=== REQUIREMENT ===
Would you please set down the entries below exactly as shown?

Start of RECORDS FOR PROCESSING

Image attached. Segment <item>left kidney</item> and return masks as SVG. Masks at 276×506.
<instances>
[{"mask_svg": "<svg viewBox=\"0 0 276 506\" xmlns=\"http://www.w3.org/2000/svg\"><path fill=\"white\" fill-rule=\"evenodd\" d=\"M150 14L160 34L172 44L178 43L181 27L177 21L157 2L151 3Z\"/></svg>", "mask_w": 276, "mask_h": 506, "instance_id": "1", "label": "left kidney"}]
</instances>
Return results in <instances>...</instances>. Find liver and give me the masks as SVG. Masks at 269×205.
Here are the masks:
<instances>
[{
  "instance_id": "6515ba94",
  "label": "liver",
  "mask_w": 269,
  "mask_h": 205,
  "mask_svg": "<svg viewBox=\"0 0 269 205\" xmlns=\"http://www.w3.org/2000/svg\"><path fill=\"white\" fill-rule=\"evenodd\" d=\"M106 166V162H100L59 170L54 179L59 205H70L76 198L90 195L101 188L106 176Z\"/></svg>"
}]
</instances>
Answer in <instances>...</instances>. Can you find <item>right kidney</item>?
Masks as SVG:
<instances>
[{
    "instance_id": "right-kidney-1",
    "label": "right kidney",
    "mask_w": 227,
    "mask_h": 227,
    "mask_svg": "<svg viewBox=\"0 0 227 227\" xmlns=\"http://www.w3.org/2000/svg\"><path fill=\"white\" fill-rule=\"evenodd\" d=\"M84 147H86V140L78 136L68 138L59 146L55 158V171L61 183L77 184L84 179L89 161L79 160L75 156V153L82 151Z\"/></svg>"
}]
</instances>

End of RECORDS FOR PROCESSING

=== RESPONSE AREA ===
Image attached. Segment <item>left kidney</item> and return masks as SVG. Masks at 276×506.
<instances>
[{"mask_svg": "<svg viewBox=\"0 0 276 506\" xmlns=\"http://www.w3.org/2000/svg\"><path fill=\"white\" fill-rule=\"evenodd\" d=\"M150 14L160 34L172 44L178 43L181 27L177 21L157 2L151 3Z\"/></svg>", "mask_w": 276, "mask_h": 506, "instance_id": "1", "label": "left kidney"}]
</instances>
Return results in <instances>...</instances>. Find liver and give me the masks as SVG. Masks at 269×205.
Here are the masks:
<instances>
[{
  "instance_id": "6515ba94",
  "label": "liver",
  "mask_w": 269,
  "mask_h": 205,
  "mask_svg": "<svg viewBox=\"0 0 269 205\" xmlns=\"http://www.w3.org/2000/svg\"><path fill=\"white\" fill-rule=\"evenodd\" d=\"M106 166V162H100L59 170L54 179L59 205H70L76 198L90 195L101 188L106 176Z\"/></svg>"
}]
</instances>
Answer in <instances>...</instances>. Can you find <item>right kidney</item>?
Masks as SVG:
<instances>
[{
    "instance_id": "right-kidney-1",
    "label": "right kidney",
    "mask_w": 227,
    "mask_h": 227,
    "mask_svg": "<svg viewBox=\"0 0 227 227\" xmlns=\"http://www.w3.org/2000/svg\"><path fill=\"white\" fill-rule=\"evenodd\" d=\"M84 147H86V140L78 136L68 138L59 146L55 158V171L61 183L77 184L84 179L89 161L79 160L75 156V153L82 151Z\"/></svg>"
}]
</instances>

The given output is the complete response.